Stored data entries
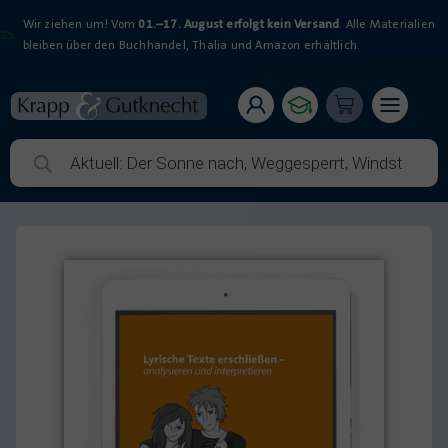
Wir ziehen um! Vom
01.–17. August erfolgt kein Versand
. Alle Materialien
bleiben über den Buchhandel, Thalia und Amazon erhältlich.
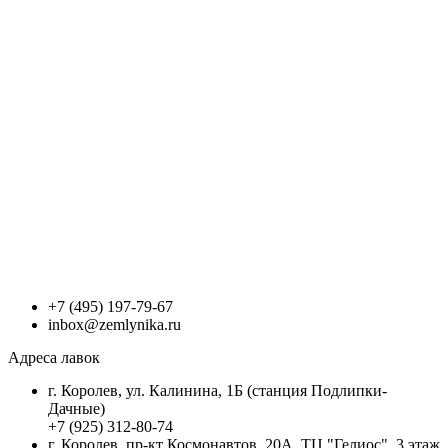
+7 (495) 197-79-67
inbox@zemlynika.ru
Адреса лавок
г. Королев, ул. Калинина, 1Б (станция Подлипки-
Дачные)
+7 (925) 312-80-74
г. Королев, пр-кт Космонавтов, 20А, ТЦ "Гелиос", 3 этаж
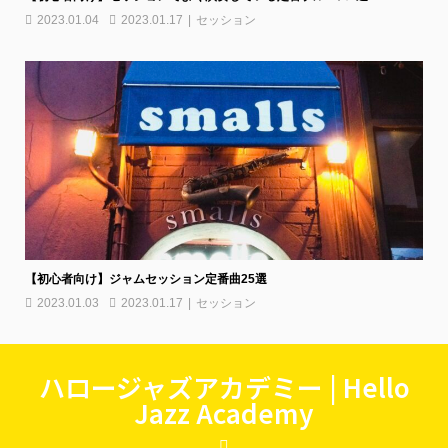
2023.01.04
2023.01.17
セッション
【初心者向け】ジャムセッション定番曲25選
2023.01.03
2023.01.17
セッション
ハロージャズアカデミー | Hello
Jazz Academy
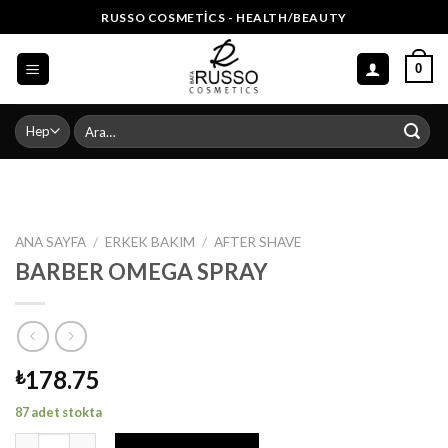
Skip
RUSSO COSMETICS - HEALTH/BEAUTY
to
content
0
Ara:
ANA SAYFA
/
ERKEK BAKIM
/
AFTER SHAVE
BARBER OMEGA SPRAY
178.75
₺
87 adet stokta
BARBER OMEGA SPRAY adet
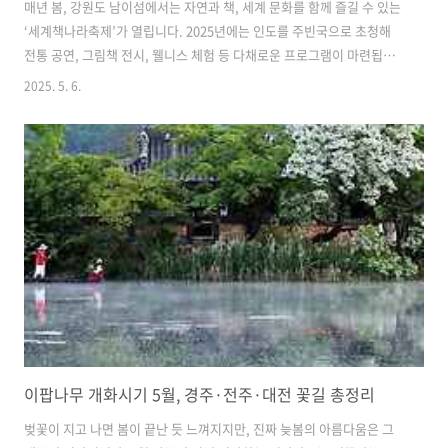
매년 봄, 강원도 남이섬에서는 자연과 책, 세계 문화를 함께 즐길 수 있는
‘세계책나라축제’가 열립니다. 2025년에는 인도를 주빈국으로 초청해
전통 공연, 그림책 전시, 웰니스 체험 등 다채로운 프로그램이 마련됩니
다. 가족 단위 방문객부터 책과 예술을 좋아하는 여행자까지 모두가 만족
2025. 5. 6.
할 만한 구성이 특징입니다. 자연 속 특별한 하루를 원한다면 좋은 선택
이 될 것입니다. 오늘은 5월 18일까지 예정되어 있는 남이섬 세계 책나라
축제에 대해 이야기 해보겠습니다. 남이섬에서 열리는 세계 책나라 축제
남이섬세계책나라축제는 매년 봄, 책과 문화를 사랑하는 이들에게 특별
한 경험을 선사하는 대표적인 문화행사입니다. 2025년 축제는 5월 3일
부터 18일까지 약 보름간 진행되며, 인도를 주빈국으로 초청해 그 어느
해보..
이팝나무 개화시기 5월, 경주·전주·대전 꽃길 총정리
벚꽃이 지고 나면 봄이 끝난 듯 느껴지지만, 진짜 늦봄의 아름다움은 그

- Task -
Print every record above exactly as written, leaving out the pictures.

- Task result -
Wir ziehen um! Vom
01.–17. August erfolgt kein Versand
. Alle Materialien
bleiben über den Buchhandel, Thalia und Amazon erhältlich.
+7 (495) 197-79-67
inbox@zemlynika.ru
Адреса лавок
г. Королев, ул. Калинина, 1Б (станция Подлипки-
Дачные)
+7 (925) 312-80-74
г. Королев, пр-кт Космонавтов, 20А, ТЦ "Гелиос", 3 этаж
2023.01.04
2023.01.17
セッション
【初心者向け】ジャムセッション定番曲25選
2023.01.03
2023.01.17
セッション
ハロージャズアカデミー | Hello
Jazz Academy
Skip
RUSSO COSMETICS - HEALTH/BEAUTY
to
content
0
Ara:
ANA SAYFA
/
ERKEK BAKIM
/
AFTER SHAVE
BARBER OMEGA SPRAY
178.75
₺
87 adet stokta
BARBER OMEGA SPRAY adet
매년 봄, 강원도 남이섬에서는 자연과 책, 세계 문화를 함께 즐길 수 있는
‘세계책나라축제’가 열립니다. 2025년에는 인도를 주빈국으로 초청해
전통 공연, 그림책 전시, 웰니스 체험 등 다채로운 프로그램이 마련됩니
다. 가족 단위 방문객부터 책과 예술을 좋아하는 여행자까지 모두가 만족
2025. 5. 6.
할 만한 구성이 특징입니다. 자연 속 특별한 하루를 원한다면 좋은 선택
이 될 것입니다. 오늘은 5월 18일까지 예정되어 있는 남이섬 세계 책나라
축제에 대해 이야기 해보겠습니다. 남이섬에서 열리는 세계 책나라 축제
남이섬세계책나라축제는 매년 봄, 책과 문화를 사랑하는 이들에게 특별
한 경험을 선사하는 대표적인 문화행사입니다. 2025년 축제는 5월 3일
부터 18일까지 약 보름간 진행되며, 인도를 주빈국으로 초청해 그 어느
해보..
이팝나무 개화시기 5월, 경주·전주·대전 꽃길 총정리
벚꽃이 지고 나면 봄이 끝난 듯 느껴지지만, 진짜 늦봄의 아름다움은 그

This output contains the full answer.